The claimant appealed from this decision to the board, which recommitted the matter to the administrative judge for further findings. On remand, a different administrative judge7 found that the claimant's "numerous and ongoing contacts with Massachusetts" conferred jurisdiction in Massachusetts.

The matter once again was appealed to the board, this time by the insurer. The board concluded that the administrative judge erred in concluding that the department had jurisdiction over the claim and therefore reversed the decision.8

The claimant appealed from the board's decision to the Appeals Court in accordance with G. L. c. 152, § 12 (2). We granted the insurer's application for direct appellate review.

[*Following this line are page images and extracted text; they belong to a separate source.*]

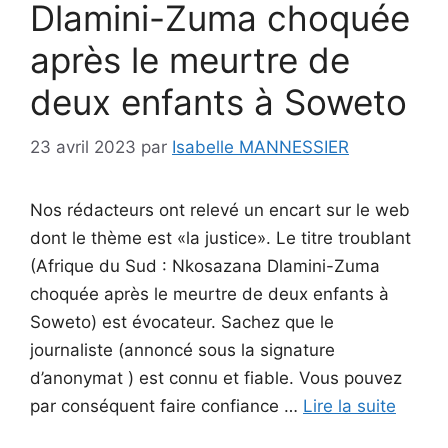
Dlamini-Zuma choquée
après le meurtre de
deux enfants à Soweto
23 avril 2023
par
Isabelle MANNESSIER
Nos rédacteurs ont relevé un encart sur le web
dont le thème est «la justice». Le titre troublant
(Afrique du Sud : Nkosazana Dlamini-Zuma
choquée après le meurtre de deux enfants à
Soweto) est évocateur. Sachez que le
journaliste (annoncé sous la signature
d’anonymat ) est connu et fiable. Vous pouvez
par conséquent faire confiance …
Lire la suite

Discussion. "Subject matter jurisdiction ... among the [Commonwealth's] trial courts and administrative agencies ‘is both conferred and limited by statute.’ " Middleborough v. Housing Appeals Comm., 449 Mass. 514, 520, 870 N.E.2d 67 (2007), quoting Edgar v. Edgar, 403 Mass. 616, 619, 531 N.E.2d 590 (1988), S.C., 406 Mass. 628, 549 N.E.2d 1128 (1990). The act empowers the department to administer the Commonwealth's workers' compensation system. The question of the department's jurisdictional limits, therefore, is one of statutory interpretation. See, e.g., Merchants Ins. Group, 88 Mass. App. Ct. at 267, 38 N.E.3d 1018.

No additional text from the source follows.